Fair enough. So don't put the secure green lock up for self signed SSL. Put up a totally different icon in some neutral color like blue. If they click on it it says, the connection is encrypted and can't be eavesdropped but there is no gaurantee you are talking to who you think you are.
Hell, most users would be shocked to find out you can eavesdrop on their traffic in the first place.
Good point! Maybe firefox 3 should pop up a huge error screen every time you try to connect to a site with plain http. It could say something like:
The server you are connecting to is insecure. Maybe there is a configuration error on the server. Or maybe someone is trying to impersonate it. Oh, and by the way, not only that, but any communication with them maybe trivially intercepted by any 3rd party...
Are you sure you want to communicate with them?
Then it could have friendly buttons like:
"Hell no get me out of here." or "Ok, I don't mind getting pnwed!"
I dunno. I just click "Okay" until the windows go away and I can see the website.
Love sees no species.
IPSec prevents its own widespread adoption in two ways:
1) IPSec is very much about authenticating who you are talking to on the other end. If two nodes connect for the first time, with no previous knowledge, they have no way to authenticate the other is who they say they are. This is a failure to IPSec - you'll get no SAs, and most implementations will drop traffic that would've required that SA.
2) The classic key exchange issue:
a) You can authenticate a session using certs, but now you have the same problems as signed SSL certs, except that every host participating needs to have one and know about all the other nodes' CAs.
b) You can instead opt to use a pre-shared key, but now you have to pre-share the key. This is fine when you are looking to secure specific traffic to a specific node.
For uses that aren't affected by these downsides, IPSec is a hugely popular technology. VPNs between a branch and central office as well as remote access for roaming users are very popular. Of course in these cases you can very meaningfully authenticate the other end and the key exchange isn't a problem.

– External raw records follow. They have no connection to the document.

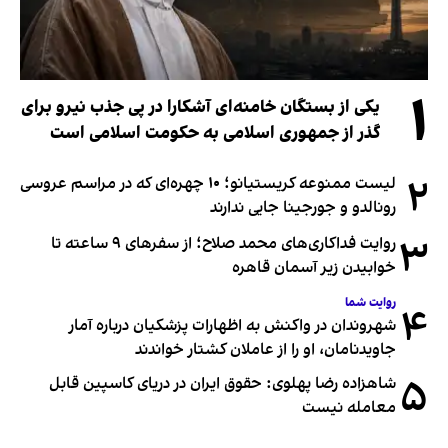
۱
یکی از بستگان خامنه‌ای آشکارا در پی جذب نیرو برای
گذر از جمهوری اسلامی به حکومت اسلامی است
۲
لیست ممنوعه کریستیانو؛ ۱۰ چهره‌ای که در مراسم عروسی
رونالدو و جورجینا جایی ندارند
۳
روایت فداکاری‌های محمد صلاح؛ از سفرهای ۹ ساعته تا
خوابیدن زیر آسمان قاهره
روایت شما
۴
شهروندان در واکنش به اظهارات پزشکیان درباره آمار
جاویدنامان، او را از عاملان کشتار خواندند
۵
شاهزاده رضا پهلوی: حقوق ایران در دریای کاسپین قابل
معامله نیست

Ever set up IPSEC? Yeah, that's why.
If you watch the video, your brain will leak out through your ears. It's terrible. Why produce a video which seems to be a black screen with a dark blue line wiggling when the person talks? Why pick a person with a crappy British accent and a speech impediment? Who's going to understand? Why flash up a couple of words here and there like "SSL" and "HTTP"? Why produce such a steaming pile of crap and call it an "introductory video"?
Instead, whoever is the video star in this could have written down their ideas in plain text. That would allow for easy reading and comprehension by people all over the world. Maybe I can read quickly. Maybe I don't want to sit around waiting for you to lisp and stammer through your presentation. Maybe I'd understand it better if I read it than if I heard it on a crappy video. Maybe I don't want to waste my bandwidth downloading several megabytes of video, where the same information in plain text might be a few kilobytes.